Here is my clientside solution to this problem:

app.clientside_callback(
    """
    function (input,oldinput) {
        if(JSON.stringify(input) != JSON.stringify(oldinput)) {
            for (i in Object.keys(input)) {
                newArray = Object.values(input[i])
                oldArray = Object.values(oldinput[i])
                if (JSON.stringify(newArray) != JSON.stringify(oldArray)) {
                    entNew = Object.entries(input[i])
                    entOld = Object.entries(oldinput[i])
                    for (const j in entNew) {
                        if (entNew[j][1] != entOld[j][1]) {
                            changeRef = [i, entNew[j][0]] 
                            break        
                        }
                    }
                }
            }
        }
        return changeRef
    }    
    """,
    Output('output-container', 'children'),
    [Input('TableID', 'data')],
    [State('TableID', 'data_previous')]
)

changeRef[0] shows the row, and changeRef[1] shows the column name. Can easily be changed to column number by replacing to “changeRef = [i, j]”. If you want a list of multiple changes you can remove “break” and add changeRef to an array “changes” with changes.push(changeRef).

1 Like

If you make multiple changes (not all at once) to your table, would ‘oldinput’ update to the modified table after every change?

Thanks for sharing btw!

Hi,
data_previous (oldinput) is indeed updated at every change. So if you make a string of changes this callback would be triggered every time, and returns which cell has been changed at that step. Because of this it is super useful to run it clientside, which means you can run the code without any latency issues.

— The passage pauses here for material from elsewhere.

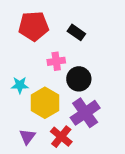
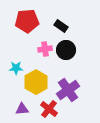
black circle: (79, 79) -> (66, 50), moved
purple triangle: (27, 137) -> (22, 109), turned 48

I tried multiple changes with your recommendations, but it still gives me one change.
Any ideas?

Found it! I did not realise that data_previous is not fixed from the start of loading the table. What i did is making a callback with a button click as input and data_previous as output. In the clientside callback I have the button click and data_previous as input, and table data as state. And I started the clientside function with an if statement: if (n_clicks > 0) to avoid error for empty data_previous.

Great function, saved me a lot of time!! There is a small bug when indexing the data frames with with row_id_name. On my system it had to be done inplace.

_df = _df.set_index(row_id_name) should be

_df = _df.set_index(row_id_name, inplace=True)

Interestingly if your data table has all numeric values, you can use this trick.
Modifying the editable data table makes the value str or string. Maybe because you don’t know whether the user will give digits or alphabets.

In my case, my data was all numeric, using the check

if isinstance(cell_value, str)

I was able to determine which row or cell was modified. I am using this in production, so if this trick will fail in future dash updates (currently using dash==2.0.0), please let me know :joy:

2 Likes

Question: how would you modify your code to render the latest updates to the same datatable id=‘table-data-diff’ either from memory or from persistence storage instead of calling create_data()